Recorded data:
★ ★ ★ ★ ★
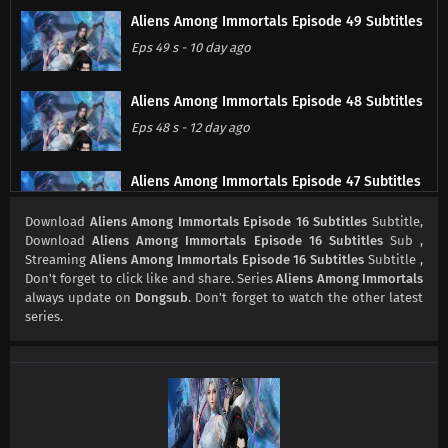
Aliens Among Immortals Episode 49 Subtitles
Eps 49 s
-
10 day ago
Aliens Among Immortals Episode 48 Subtitles
Eps 48 s
-
12 day ago
Aliens Among Immortals Episode 47 Subtitles
Eps 47 s
-
17 day ago
Download
Aliens Among Immortals Episode 16 Subtitles
Subtitle,
Download
Aliens Among Immortals Episode 16 Subtitles
Sub ,
Streaming
Aliens Among Immortals Episode 16 Subtitles
Subtitle ,
Aliens Among Immortals Episode 46 Subtitles
Don't forget to click like and share. Series
Aliens Among Immortals
Eps 46 s
-
19 day ago
always update on
Dongsub
. Don't forget to watch the other latest
series.
Aliens Among Immortals Episode 45 Subtitles
Eps 45 s
-
24 day ago
Aliens Among Immortals Episode 44 Subtitles
Eps 44 s
-
26 day ago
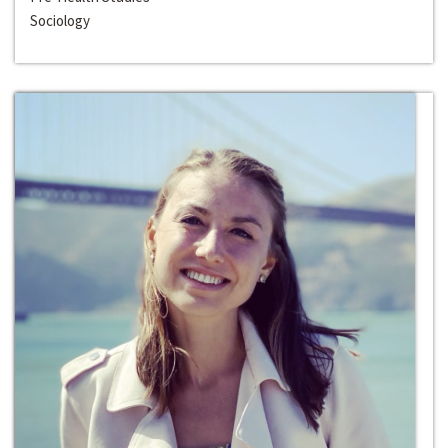
Sociology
★ ★ ★ ★ ★
• **What you need to do**: Scan each line above for the string "Aliens". Give the tally and nothing else.

• **Solution to this exercise**: 10